Dave makes an interesting point:
I noticed in The Cask Report the following definition;
Beer that has been pasteurized and/or filtered to remove any yeast, before being sealed in a pressurized container.
It is then dispensed with the aide of CO2, nitrogen or a mix of the two to give fizz or ‘smoothflow’ texture.”
Shame the definition is wrong, my keg beer is neither filtered nor pasteurised.
Speaking as a dyed-in-the-wool cask bigot, I’m intrigued by this. My knowledge of brewing is pretty limited, but my understanding of the difference between cask and keg is something like this.
1. At the brewery, magic happens. However, this magic does not result in beer that is ready to drink. It results in beer that is ready to go into a cask and sit there for a while, preferably in a pub cellar.
2. The beer sits in a barrel in a pub cellar. This beer is not an inert substance like the multi-flavoured fizzy water they get out of that hose thing, oh no.
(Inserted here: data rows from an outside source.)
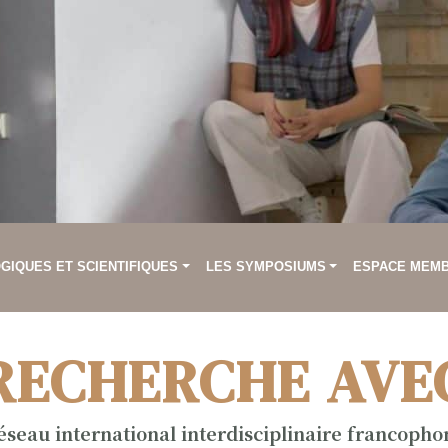
IQUES ET SCIENTIFIQUES
LES SYMPOSIUMS
ESPACE MEM
RECHERCHE AVE
éseau international interdisciplinaire francopho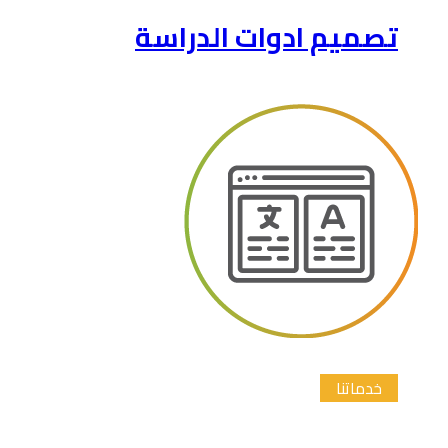
تصميم ادوات الدراسة
خدماتنا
This beer is a living thing, maturing, developing and quietly humming to itself in the dark. This is not hyperbole or metaphor; it is not synecdoche or zeugma, for that matter. This beer is a living, breathing, sentient creature, which can be taught to answer its name and complete a simple sudoku. It is truly a wonder of the brewer’s art.
3. But it’s not ready to drink.
4. No, I lied, it’s had long enough now. (Knowing exactly when it’s had long enough is a wonder of the cellarperson’s art.) Now it can be drawn from the cellar through a hand-pump. The fact that it’s in a cask, which has a hole in (I think), has something to do with why you use a hand-pump. The fact that it’s got bubbles in from the yeast doing its living and breathing thing may have something to do with it too. Only you never usually get the actual yeast coming out of the hand-pump, which is because it’s stuck to the bottom of the cask (I think), which is something to do with the beer being ready to drink. It’s all very complicated.
Keg is quite different.
1. At the brewery, magic happens. This magic is allowed to continue to happen until the beer is ready to drink. Larger breweries employ special accelerated magic which does the job in half an hour or so, while spreading a distinctive magical smell throughout the surrounding area. (Actually the smell isn’t magical, and it’s not terribly nice either. But it is distinctive.)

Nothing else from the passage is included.